Il quinto motivo è inammissibile, essendo stata la eccezione di nullità negoziale, proposta in appello dal V., ritenuta improponibile da questa Corte, nella sentenza n. 29864/2011 – come, del resto, ha affermato lo stesso ricorrente (p. 4 del ricorso) – in quanto il giudice di appello non avrebbe “in nessun caso potuto esaminarla ed accoglierla nel merito, stante il divieto di introdurre domande nuove in secondo grado”. Di talchè tale domanda non faceva parte del thema decidendum demandato al giudice di rinvio. Con unico motivo di ricorso incidentale la Banca popolare di Bergamo lamenta un errore in quanto, a fronte delle somme già versate al V. dalla Banca e dell’accoglimento della domanda riconvenzionale della Banca, quest’ultimo doveva essere condannato a restituire non solo 38.000,00 Euro bensì Euro 423.451,61 pari alla differenza tra quanto a lui già versato e quanto invece a lui effettivamente dovuto.

Il ricorso incidentale è fondato e deve essere accolto. Infatti la somma versata dalla Banca al V. era stata previamente decurtata dell’importo che quest’ultimo era stato condannato a pagare alla banca per effetto della domanda riconvenzionale della Banca per saldo passivo accolta in primo grado pari all’importo di Euro 384.893,30 di cui Euro 334.862,00 a titolo di capitale oltre interessi.

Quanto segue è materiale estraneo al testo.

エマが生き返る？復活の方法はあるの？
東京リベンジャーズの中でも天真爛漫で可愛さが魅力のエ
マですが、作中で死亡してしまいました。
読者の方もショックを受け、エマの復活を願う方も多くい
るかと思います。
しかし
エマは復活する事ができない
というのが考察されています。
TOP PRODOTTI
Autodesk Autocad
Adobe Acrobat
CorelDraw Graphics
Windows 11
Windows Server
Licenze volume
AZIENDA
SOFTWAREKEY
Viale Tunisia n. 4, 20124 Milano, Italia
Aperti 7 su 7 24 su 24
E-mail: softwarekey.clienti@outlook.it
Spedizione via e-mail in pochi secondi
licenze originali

La prima sentenza del Tribunale di Roma infatti aveva condannato la Banca a pagare 1.559.479,00 ed accolto la domanda riconvenzionale della Banca e condannato V. a pagare 334.862,06 per saldo passivo di conto corrente. La Corte di Appello con successiva sentenza 1/9/2009 aveva ridotto a 779.739,00 la somma dovuta dalla Banca e lasciato ferma la condanna del V. a pagare alla Banca 334.862,06 passata in giudicato.

Conseguentemente la Banca aveva decurtato la predetta somma di 334.862,06 dal risarcimento pagato al V. e quindi, sebbene condannata a pagare 779.730,00 gli aveva versato nel febbraio 2010 una somma inferiore (cioè 1.012.009,00 meno 334.862,06 per effetto della compensazione più interessi legali) e quindi 627.116,00 comprensiva di interessi, versata in esecuzione provvisoria della sentenza di secondo grado.

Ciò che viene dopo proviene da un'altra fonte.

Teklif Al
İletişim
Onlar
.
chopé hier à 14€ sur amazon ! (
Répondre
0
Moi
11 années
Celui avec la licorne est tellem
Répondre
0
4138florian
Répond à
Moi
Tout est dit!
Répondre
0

Poichè ora la Banca ha visto ridotto e ridimensionato il suo debito ad Euro 624.930,12 è da tale somma che va prima detratto il suo controcredito in compensazione di Euro 334.862,06 e poi effettuati i relativi conguagli. Altrimenti il controcredito della Banca verrebbe posto nel nulla in violazione del giudicato già formatosi.

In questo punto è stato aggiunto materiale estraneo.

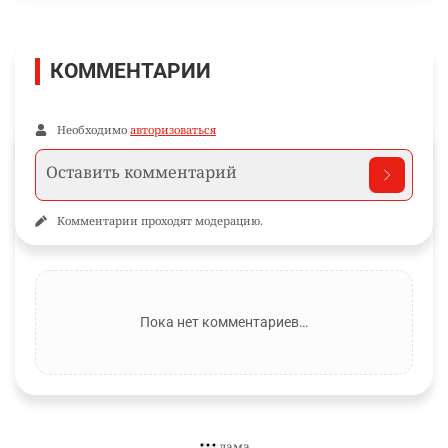
КОММЕНТАРИИ
Необходимо
авторизоваться
Комментарии проходят модерацию.
Пока нет комментариев…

Quindi è fondata la domanda della Banca di restituzione da parte di V. di Euro 423.451,61 e non 38.558,61 e va accolto il ricorso incidentale, salvo verifica delle cifre che si demanda al giudice di rinvio, in virtù della condanna subìta per saldo passivo pari ad Euro 334.862,00.

Per quanto sopra esposto deve essere respinto il ricorso principale proposto ed accolto il ricorso incidentale.

Deve essere cassata la sentenza impugnata con rinvio alla Corte di Appello di Roma in diversa composizione per l’esatta determinazione degli importi da corrispondere e per le spese del giudizio di legittimità.

P.Q.M.

Rigetta il ricorso principale proposto ed accoglie il ricorso incidentale. Cassa la sentenza impugnata con rinvio alla Corte di Appello di Roma in diversa composizione anche per le spese del giudizio di legittimità.

Così deciso in Roma, nella camera di consiglio della sezione prima della Corte di Cassazione, il 17 gennaio 2019.